Event Title: A Reading and Conversation with Douglas Kearney, Robin Coste Lewis, and Gregory Pardlo, Sponsored by Cave Canem
Description: Three poets read from collections that provoke new ways of seeing and thinking about culture, art, history, naming, race, and home. They discuss how strategies of experimental performative typography, meditations on the roles played by desire and race in the construction of the self, and autobiographical lyric poems connecting the complex intimacies of domestic life with the profound issues of our day create a seamless line between craft, vision, and critical thought.
Participants: April Naoko Heck, Douglas Kearney, Robin Coste Lewis, and Gregory Pardlo
Date & Time: Friday, April 1, 2016, 4:30pm – 5:45pm

 

Q: What are some of the conference events (besides your own) and/or bookfair exhibitors you are most excited to see?
A:
On March 30, Claudia Rankine and I are hosting Cave Canem's VIP Reception, which is followed by the Annual Cave Canem Fellows Reading—about which I'm thrilled!  Both the reception and the reading raise funds for Cave Canem, so you can imagine how excited I am to be involved.  For those in the know, Cave Canem's Annual AWP Fellows Reading is a dynamic, poignant, and often hilarious event where some of the country's most talented poets read their work to a lively audience, and all for the great love of poetry!

Q: What book or books that you’ve read over the last year would you most highly recommend?
A:
Multiply Divide by Wendy S Walters
White Girls by Hilton Als
Counternarratives by John Keene
The Light of the World by Elizabeth Alexander
Negroland by Margo Jefferson
Ordinary Light by Tracy K Smith

Q: Given how much time writers spend alone to practice their craft, what do you think are the advantages of creating the large community that exists at the AWP conference?
A:
Honestly, I come to AWP to see my friends!  Because writing is so solitary, as you say, and because I'm often reclusive, the chance to kiss the cheeks of folks I adore, all in one spot, is just irresistible.  I know I'm supposed to say I come for the great love of literature, which I do, but truly it's the people who create the literature that draws me each year.  To spend time with beloved friends—friends who know what it means to sit at that desk and work hard—is the fruit for me.  I spend the week laughing and crying.
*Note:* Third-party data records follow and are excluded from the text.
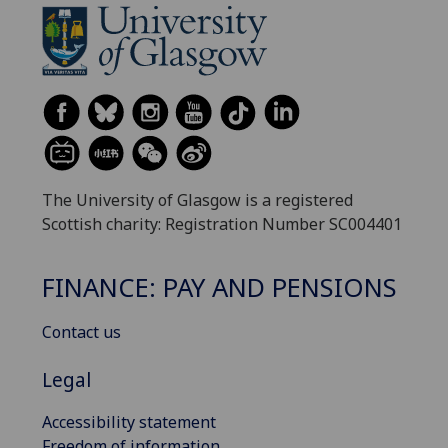
The University of Glasgow is a registered
Scottish charity: Registration Number SC004401
FINANCE: PAY AND PENSIONS
Contact us
Legal
Accessibility statement
Freedom of information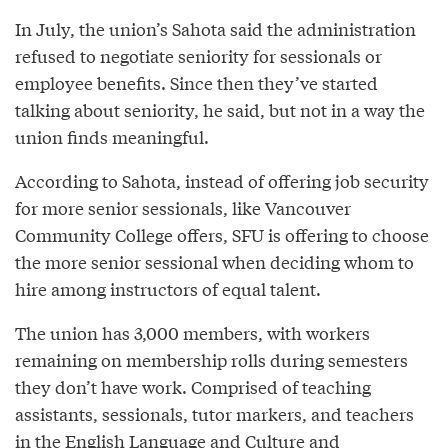
In July, the union’s Sahota said the administration
refused to negotiate seniority for sessionals or
employee benefits. Since then they’ve started
talking about seniority, he said, but not in a way the
union finds meaningful.
According to Sahota, instead of offering job security
for more senior sessionals, like Vancouver
Community College offers, SFU is offering to choose
the more senior sessional when deciding whom to
hire among instructors of equal talent.
The union has 3,000 members, with workers
remaining on membership rolls during semesters
they don’t have work. Comprised of teaching
assistants, sessionals, tutor markers, and teachers
in the English Language and Culture and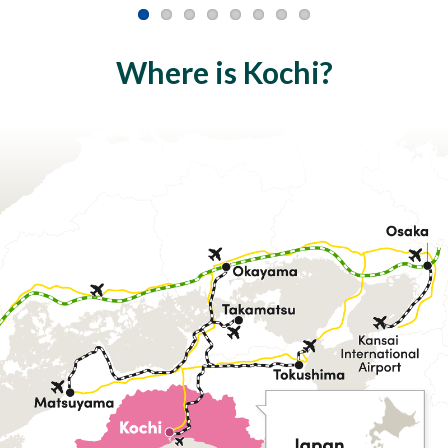
Where is Kochi?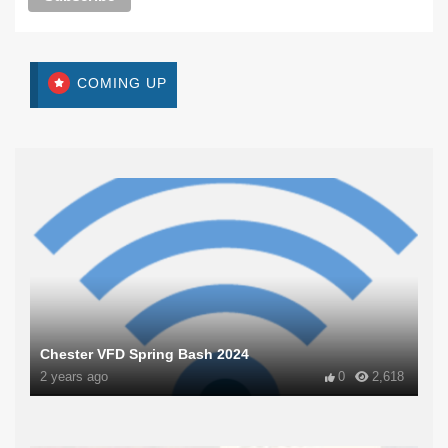
COMING UP
Chester VFD Spring Bash 2024
2 years ago
0
2,618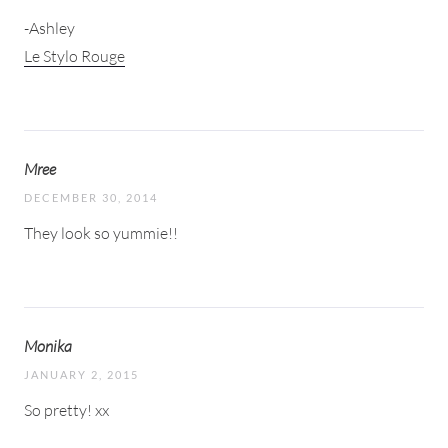
-Ashley
Le Stylo Rouge
Mree
DECEMBER 30, 2014
They look so yummie!!
Monika
JANUARY 2, 2015
So pretty! xx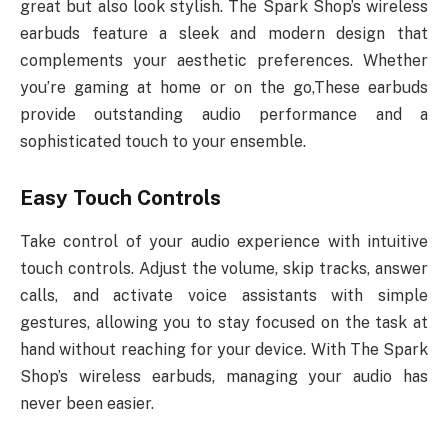
great but also look stylish. The Spark Shop’s wireless
earbuds feature a sleek and modern design that
complements your aesthetic preferences. Whether
you’re gaming at home or on the go,These earbuds
provide outstanding audio performance and a
sophisticated touch to your ensemble.
Easy Touch Controls
Take control of your audio experience with intuitive
touch controls. Adjust the volume, skip tracks, answer
calls, and activate voice assistants with simple
gestures, allowing you to stay focused on the task at
hand without reaching for your device. With The Spark
Shop’s wireless earbuds, managing your audio has
never been easier.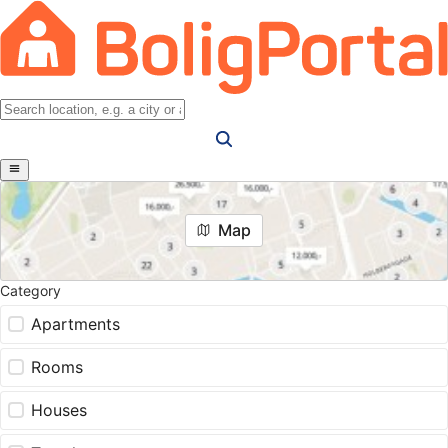
Map
Category
Apartments
Rooms
Houses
Q: What question that you’ve never been asked before would you like to ask yourself? And how would you answer that question?
A:
Malkovich, malkovich, malkovich malkovich!  This sounds like existentialism to the nth, like playing squash with myself, the ball ricocheting in perfect geometry back and forth between me.  I don't know how to answer this, but I do find myself wishing that we talked more closely about the poems themselves, their actual structure, their studs, their frames, why this cut here and not there, why this word, this title, this history?  In the swirl of it all, I think these conversations could enrich our engagement more deeply.

Q: Outside of the conference, what about Los Angeles are you looking forward to? Are there any Los Angeles activities you would recommend to conference attendees? 
A: A visit to Watts Towers.

 

Robin Coste LewisRobin Coste Lewis is a Provost's Fellow in Poetry and Visual Studies at USC, where she researches the history of the black anthology and black photography. She is the author of Voyage of the Sable Venus.